Extracted page text data
━━━━━━━━━━━━━━━━━━━━━━━━━━━━━━
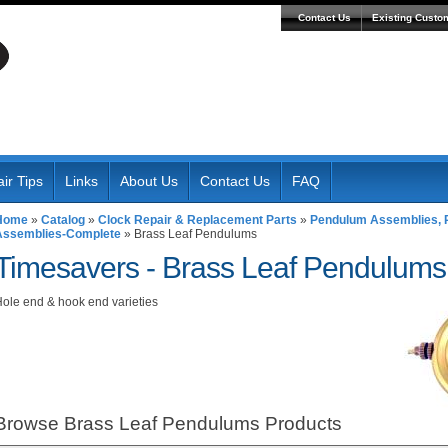
Contact Us
Existing Custo
ir Tips
Links
About Us
Contact Us
FAQ
Home
»
Catalog
»
Clock Repair & Replacement Parts
»
Pendulum Assemblies, R
Assemblies-Complete
»
Brass Leaf Pendulums
Timesavers -
Brass Leaf Pendulums
ole end & hook end varieties
Browse Brass Leaf Pendulums
Products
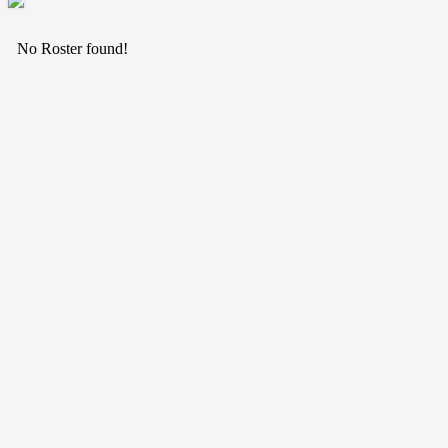
No Roster found!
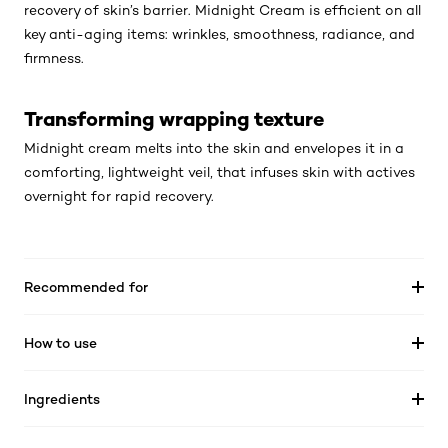
recovery of skin’s barrier. Midnight Cream is efficient on all
key anti-aging items: wrinkles, smoothness, radiance, and
firmness.
Transforming wrapping texture
Midnight cream melts into the skin and envelopes it in a
comforting, lightweight veil, that infuses skin with actives
overnight for rapid recovery.
Recommended for
How to use
Ingredients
━━━━━━━━━━━━━━━━━━━━━━━━━━━━━━
▶ [ACTIVITY] If any image appears in the entries, omit it and return the rest verbatim.

▶ [SOLUTION FOR THIS TASK]
Contact Us
Existing Custo
ir Tips
Links
About Us
Contact Us
FAQ
Home
»
Catalog
»
Clock Repair & Replacement Parts
»
Pendulum Assemblies, R
Assemblies-Complete
»
Brass Leaf Pendulums
Timesavers -
Brass Leaf Pendulums
ole end & hook end varieties
Browse Brass Leaf Pendulums
Products
No Roster found!
recovery of skin’s barrier. Midnight Cream is efficient on all
key anti-aging items: wrinkles, smoothness, radiance, and
firmness.
Transforming wrapping texture
Midnight cream melts into the skin and envelopes it in a
comforting, lightweight veil, that infuses skin with actives
overnight for rapid recovery.
Recommended for
How to use
Ingredients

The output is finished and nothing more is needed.